- #Does owc aura pro x drive reset throttle after cooling full
- #Does owc aura pro x drive reset throttle after cooling software
- #Does owc aura pro x drive reset throttle after cooling series
To avoid thermal throttling, you’ll either have to pay Apple more for larger internal storage, or spend more on an actively cooled case for an expensive external SSD.Ī number of years ago I bought a lower-end model of a 2.5″ SATA SSD from Other World Computing, and a few years later when I was repurposing it (and had erased the contents) I ran it through Diglloyd’s Disktester utility, which methodically writes to and then reads from every block that the Finder can see. In this case, it’s not a question of whether you can have a free lunch, more the point that even expensive lunches aren’t a good answer.
#Does owc aura pro x drive reset throttle after cooling software
If your software doesn’t work the disk hard, then thermal throttling is least likely to occur, but that’s when its impact on performance would be least unacceptable. What’s particularly unfortunate about this is that it’s most likely to occur when the SSD is being worked hard, which is precisely the time when the user wants highest performance. But because they rely on passive cooling, they are subject to thermal throttling which can turn their sparkling performance into something little better than a far cheaper SATA/USB-C model. There’s inevitably an identical pattern, with throttling occurring after a cumulative total of 24 GB had been written.įast compact external SSDs can be a great boon, and deliver performance almost as good as the internal SSDs in recent Macs. This last chart shows transfer rates according to the total amount of data that had been written at that stage of the tests. In this and the chart below, the curve shown is fitted using LOESS.
![does owc aura pro x drive reset throttle after cooling does owc aura pro x drive reset throttle after cooling](https://images.anandtech.com/doci/14382/sr-s-broadwell-auraprox2.png)
Suddenly, after 11.6 seconds had elapsed, rates fell to around 670 MB/s, following which only five writes reached more than 1 GB/s. During the first 11.6 seconds of writing, transfer rates remained fairly steady at about 2 GB/s, with the lowest at 1.2 GB/s.
![does owc aura pro x drive reset throttle after cooling does owc aura pro x drive reset throttle after cooling](https://eshop.macsales.com/images/_gallery_/bin/OWCSSDACL4M20GB-pimid56492-xl.jpg)
This chart shows transfer rates achieved during each individual write test (total 96) according to the total elapsed write time when that test started. Throttling occurred late during the test sequence.

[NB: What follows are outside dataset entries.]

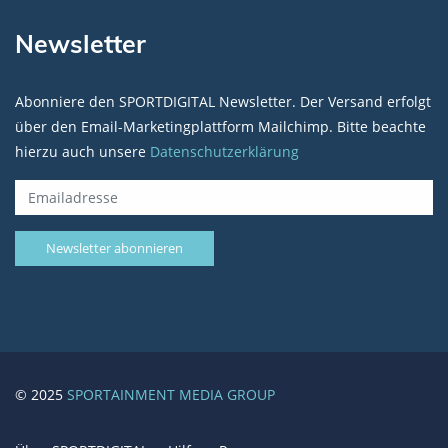
Newsletter
Abonniere den SPORTDIGITAL Newsletter. Der Versand erfolgt
über den Email-Marketingplattform Mailchimp. Bitte beachte
hierzu auch unsere
Datenschutzerklärung
© 2025
SPORTAINMENT MEDIA GROUP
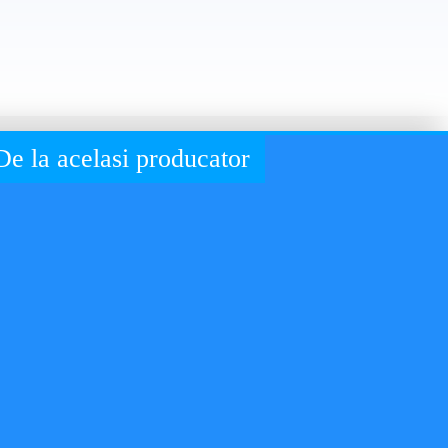
De la acelasi producator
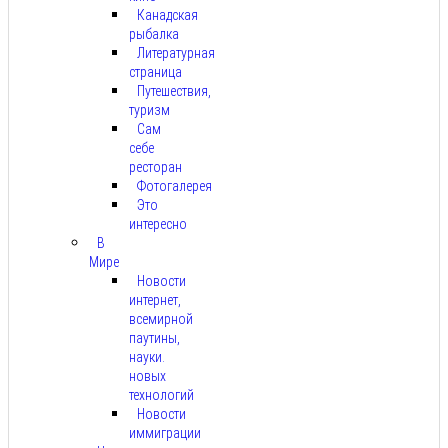
Канадская
рыбалка
Литературная
страница
Путешествия,
туризм
Сам
себе
ресторан
Фотогалерея
Это
интересно
В
Мире
Новости
интернет,
всемирной
паутины,
науки.
новых
технологий
Новости
иммиграции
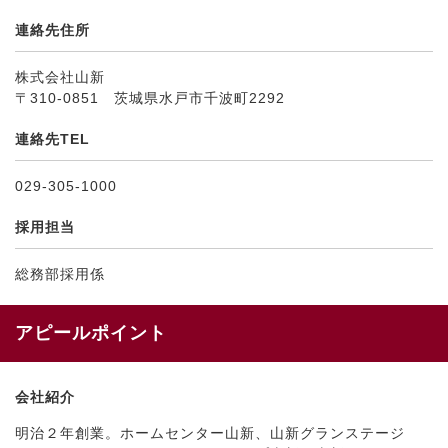
連絡先住所
株式会社山新
〒310-0851 茨城県水戸市千波町2292
連絡先TEL
029-305-1000
採用担当
総務部採用係
アピールポイント
会社紹介
明治２年創業。ホームセンター山新、山新グランステージ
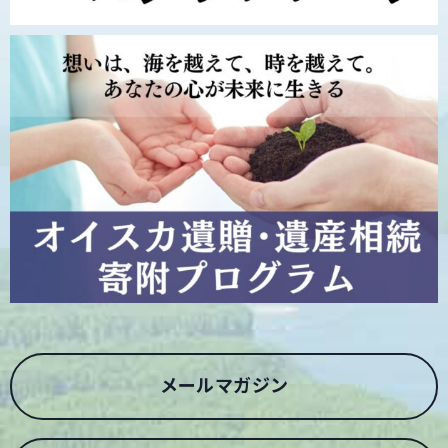
メールマガジン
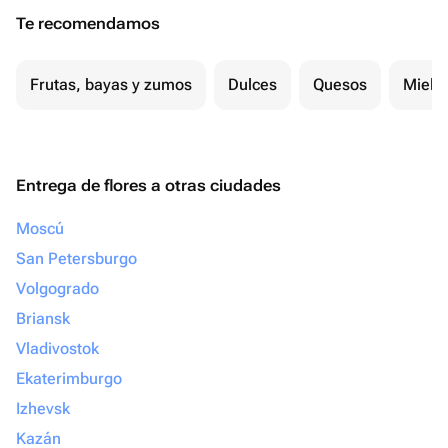
Te recomendamos
Frutas, bayas y zumos
Dulces
Quesos
Miel
Entrega de flores a otras ciudades
Moscú
San Petersburgo
Volgogrado
Briansk
Vladivostok
Ekaterimburgo
Izhevsk
Kazán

#Does owc aura pro x drive reset throttle after cooling full
The latter results are those obtained when the SSD had throttled writes because it had become too hot to continue at full speed. Looking first at the time taken to write each of the 96 individual tests plotted against file size, there are two quite distinct linear relationships: most of the results are on the lower of the two linear trends, which shows an overall transfer rate of around 2 GB/s, with a smaller set on the upper line, with a transfer rate of slightly less than 700 MB/s. The overall range in transfer rates was extremely wide, from 100 MB/s to 2.4 GB/s, which is typical of a fast SSD when it undergoes throttling.
![does owc aura pro x drive reset throttle after cooling does owc aura pro x drive reset throttle after cooling](https://larryjordan.com/wp-content/uploads/2019/05/Aura_11.jpg)
Average transfer rate was 1.6 GB/s, but the more representative 20% trimmed mean (which excludes most outliers) was higher at 1.8 GB/s. The test completed in a total write time of 24.4 seconds.
#Does owc aura pro x drive reset throttle after cooling series
In this example, I used my free utility Stibium to write a series of 96 files ranging in size from 2 MB to 2 GB, fixed sizes but in a randomised order. Thermal throttling should only ever be likely when writing to the SSD. This article shows this happening during benchmarking a Samsung X5 SSD, connected to an Apple M1 Mac mini via Thunderbolt 3. As a result, their firmware should slow transfer rates in order to prevent them from getting too hot – what’s known as thermal throttling. Fast compact external SSDs have one major drawback: because they rely on passive cooling, they tend to get warm in use.